Stored records
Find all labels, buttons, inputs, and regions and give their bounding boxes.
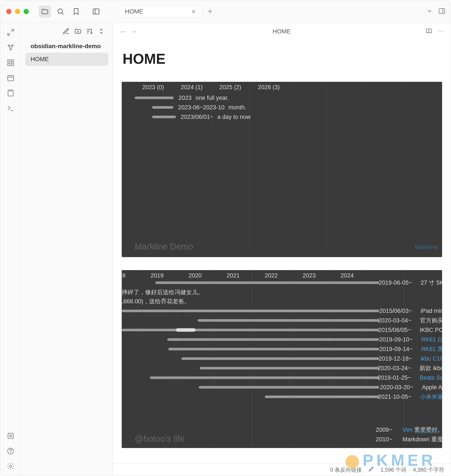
year-header: 2024 [328,272,366,279]
timeline-row-label: 2019-06-05~ 27 寸 5K [379,278,442,288]
timeline-bar [200,367,379,370]
note-text-2: ,668.00)，送给乔花老爸。 [122,297,190,305]
svg-rect-8 [8,63,10,66]
svg-point-16 [10,465,12,467]
timeline-row-label: 2010~ Markdown 重度 [376,435,442,444]
timeline-bar [150,376,379,379]
nav-back-icon[interactable]: ← [119,27,127,36]
svg-rect-7 [11,60,14,62]
svg-rect-1 [93,9,99,14]
timeline-row-label: 2015/06/03~ iPad min [379,306,442,316]
timeline-bar [155,281,379,284]
markline-brand: Markline [415,428,438,435]
search-icon[interactable] [54,6,67,18]
timeline-bar [265,395,379,398]
quick-switcher-icon[interactable] [6,28,15,37]
year-header: 2020 [176,272,214,279]
daily-note-icon[interactable] [6,74,15,82]
year-header: 2025 (2) [211,84,250,91]
timeline-row-label: 2019-01-25~ Beats So [378,373,442,382]
heading-h1: HOME [123,50,442,67]
timeline-row-label: 2015/06/05~ IKBC PO [378,325,442,335]
timeline-row-label: 2023-06~2023-10month. [178,104,246,111]
year-header: 2021 [214,272,252,279]
minimize-window-button[interactable] [15,9,20,14]
reading-view-icon[interactable] [425,27,432,36]
timeline-row-label: 2020-03-20~ Apple Ai [380,382,442,392]
close-tab-icon[interactable]: × [191,7,196,16]
timeline-bar [181,357,379,360]
timeline-row: 2023/06/01~a day to now [122,112,442,122]
page-title: HOME [140,28,423,35]
templates-icon[interactable] [6,89,15,97]
new-folder-icon[interactable] [74,28,81,36]
note-text-1: 摔碎了，修好后送给冯健女儿。 [122,288,204,296]
markline-timeline-2[interactable]: 2018201920202021202220232024 摔碎了，修好后送给冯健… [122,270,442,448]
sidebar: obsidian-markline-demo HOME [21,23,113,476]
year-header: 2024 (1) [173,84,211,91]
timeline-row-label: 2021-10-05~ 小米米家 [378,392,442,401]
tab-home[interactable]: HOME × [119,6,201,16]
ribbon [0,23,21,476]
markline-timeline-1[interactable]: 2023 (0)2024 (1)2025 (2)2026 (3) 2023one… [122,82,442,257]
timeline-bar [122,329,379,331]
svg-rect-2 [439,8,445,13]
timeline-row-label: 2019-09-14~ RK61 黑 [379,344,442,354]
timeline-row-label: 2023/06/01~a day to now [181,114,251,120]
canvas-icon[interactable] [6,58,15,67]
svg-rect-10 [8,76,13,81]
timeline-bar [199,386,379,388]
timeline-row: 2023-06~2023-10month. [122,103,442,112]
file-item-home[interactable]: HOME [25,53,108,66]
svg-rect-6 [8,60,10,62]
svg-point-3 [8,45,9,46]
timeline-bar [152,106,173,109]
new-tab-button[interactable]: + [201,6,219,16]
timeline-row-label: 2019-12-18~ ikbc C10 [379,354,442,363]
graph-icon[interactable] [6,43,15,52]
vault-icon[interactable] [6,432,15,440]
maximize-window-button[interactable] [24,9,29,14]
chevron-down-icon[interactable] [426,8,433,15]
timeline-bar [122,310,379,312]
svg-point-0 [58,9,63,13]
timeline-watermark: @hotoo's life [135,434,185,444]
more-options-icon[interactable]: ⋯ [438,27,444,36]
close-window-button[interactable] [6,9,12,14]
new-note-icon[interactable] [63,28,70,36]
settings-icon[interactable] [6,462,15,470]
collapse-icon[interactable] [98,28,105,36]
timeline-bar [168,348,379,350]
year-header: 2026 (3) [250,84,288,91]
traffic-lights [0,9,35,14]
svg-rect-11 [9,90,12,91]
help-icon[interactable] [6,447,15,455]
svg-point-4 [12,45,13,46]
main: ← → HOME ⋯ HOME 2023 (0)2024 (1)2025 (2)… [113,23,451,476]
year-header: 2022 [252,272,290,279]
svg-point-15 [10,453,11,453]
year-header: 2023 (0) [134,84,172,91]
files-icon[interactable] [39,6,51,18]
year-header: 2023 [290,272,328,279]
year-header: 2018 [122,272,138,279]
timeline-row-label: 2019-09-10~ RK61 白 [379,335,442,344]
timeline-watermark: Markline Demo [135,242,193,251]
timeline-bar [152,116,176,118]
sort-icon[interactable] [86,28,93,36]
timeline-row-label: 2020-03-04~ 官方购买 [378,316,442,325]
timeline-row: 2023one full year. [122,93,442,103]
command-icon[interactable] [6,104,15,113]
right-panel-toggle-icon[interactable] [438,7,445,16]
year-header: 2019 [138,272,176,279]
svg-point-5 [10,49,11,50]
markline-brand: Markline [415,244,438,251]
pkmer-watermark: PKMER [345,451,436,470]
bookmark-icon[interactable] [70,6,82,18]
left-panel-toggle-icon[interactable] [90,6,102,18]
nav-forward-icon[interactable]: → [130,27,138,36]
titlebar: HOME × + [0,0,451,23]
svg-rect-12 [8,433,13,438]
timeline-bar [198,319,379,322]
vault-name[interactable]: obsidian-markline-demo [21,41,113,53]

■ Task to complete
Repeat the records above exactly, without any pictures.

■ Solution to this task
Find all labels, buttons, inputs, and regions and give their bounding boxes.
year-header: 2024 [328,272,366,279]
timeline-row-label: 2019-06-05~ 27 寸 5K [379,278,442,288]
timeline-bar [200,367,379,370]
note-text-2: ,668.00)，送给乔花老爸。 [122,297,190,305]
svg-rect-8 [8,63,10,66]
svg-point-16 [10,465,12,467]
timeline-row-label: 2010~ Markdown 重度 [376,435,442,444]
timeline-bar [150,376,379,379]
nav-back-icon[interactable]: ← [119,27,127,36]
svg-rect-7 [11,60,14,62]
svg-rect-1 [93,9,99,14]
timeline-row-label: 2015/06/03~ iPad min [379,306,442,316]
timeline-bar [155,281,379,284]
markline-brand: Markline [415,428,438,435]
search-icon[interactable] [54,6,67,18]
timeline-bar [265,395,379,398]
quick-switcher-icon[interactable] [6,28,15,37]
year-header: 2020 [176,272,214,279]
daily-note-icon[interactable] [6,74,15,82]
year-header: 2025 (2) [211,84,250,91]
timeline-row-label: 2019-01-25~ Beats So [378,373,442,382]
heading-h1: HOME [123,50,442,67]
timeline-row-label: 2015/06/05~ IKBC PO [378,325,442,335]
timeline-row-label: 2023-06~2023-10month. [178,104,246,111]
year-header: 2021 [214,272,252,279]
minimize-window-button[interactable] [15,9,20,14]
reading-view-icon[interactable] [425,27,432,36]
timeline-row-label: 2020-03-20~ Apple Ai [380,382,442,392]
close-tab-icon[interactable]: × [191,7,196,16]
timeline-bar [181,357,379,360]
timeline-row: 2023/06/01~a day to now [122,112,442,122]
page-title: HOME [140,28,423,35]
templates-icon[interactable] [6,89,15,97]
new-folder-icon[interactable] [74,28,81,36]
note-text-1: 摔碎了，修好后送给冯健女儿。 [122,288,204,296]
markline-timeline-2[interactable]: 2018201920202021202220232024 摔碎了，修好后送给冯健… [122,270,442,448]
sidebar: obsidian-markline-demo HOME [21,23,113,476]
year-header: 2024 (1) [173,84,211,91]
timeline-row-label: 2021-10-05~ 小米米家 [378,392,442,401]
tab-home[interactable]: HOME × [119,6,201,16]
ribbon [0,23,21,476]
markline-timeline-1[interactable]: 2023 (0)2024 (1)2025 (2)2026 (3) 2023one… [122,82,442,257]
timeline-bar [122,329,379,331]
svg-rect-2 [439,8,445,13]
timeline-row-label: 2019-09-14~ RK61 黑 [379,344,442,354]
timeline-row-label: 2023/06/01~a day to now [181,114,251,120]
canvas-icon[interactable] [6,58,15,67]
svg-rect-10 [8,76,13,81]
timeline-bar [199,386,379,388]
timeline-row: 2023-06~2023-10month. [122,103,442,112]
file-item-home[interactable]: HOME [25,53,108,66]
svg-rect-6 [8,60,10,62]
svg-point-3 [8,45,9,46]
timeline-bar [152,106,173,109]
new-tab-button[interactable]: + [201,6,219,16]
timeline-row-label: 2019-12-18~ ikbc C10 [379,354,442,363]
graph-icon[interactable] [6,43,15,52]
vault-icon[interactable] [6,432,15,440]
maximize-window-button[interactable] [24,9,29,14]
chevron-down-icon[interactable] [426,8,433,15]
timeline-bar [122,310,379,312]
svg-point-0 [58,9,63,13]
timeline-watermark: @hotoo's life [135,434,185,444]
more-options-icon[interactable]: ⋯ [438,27,444,36]
close-window-button[interactable] [6,9,12,14]
new-note-icon[interactable] [63,28,70,36]
settings-icon[interactable] [6,462,15,470]
collapse-icon[interactable] [98,28,105,36]
timeline-bar [168,348,379,350]
year-header: 2026 (3) [250,84,288,91]
traffic-lights [0,9,35,14]
svg-rect-11 [9,90,12,91]
help-icon[interactable] [6,447,15,455]
svg-point-4 [12,45,13,46]
main: ← → HOME ⋯ HOME 2023 (0)2024 (1)2025 (2)… [113,23,451,476]
year-header: 2022 [252,272,290,279]
svg-point-15 [10,453,11,453]
year-header: 2023 (0) [134,84,172,91]
files-icon[interactable] [39,6,51,18]
year-header: 2023 [290,272,328,279]
year-header: 2018 [122,272,138,279]
timeline-row-label: 2019-09-10~ RK61 白 [379,335,442,344]
timeline-watermark: Markline Demo [135,242,193,251]
timeline-bar [152,116,176,118]
sort-icon[interactable] [86,28,93,36]
timeline-row-label: 2020-03-04~ 官方购买 [378,316,442,325]
timeline-row: 2023one full year. [122,93,442,103]
command-icon[interactable] [6,104,15,113]
right-panel-toggle-icon[interactable] [438,7,445,16]
year-header: 2019 [138,272,176,279]
svg-point-5 [10,49,11,50]
markline-brand: Markline [415,244,438,251]
pkmer-watermark: PKMER [345,451,436,470]
bookmark-icon[interactable] [70,6,82,18]
left-panel-toggle-icon[interactable] [90,6,102,18]
nav-forward-icon[interactable]: → [130,27,138,36]
titlebar: HOME × + [0,0,451,23]
svg-rect-12 [8,433,13,438]
timeline-bar [198,319,379,322]
vault-name[interactable]: obsidian-markline-demo [21,41,113,53]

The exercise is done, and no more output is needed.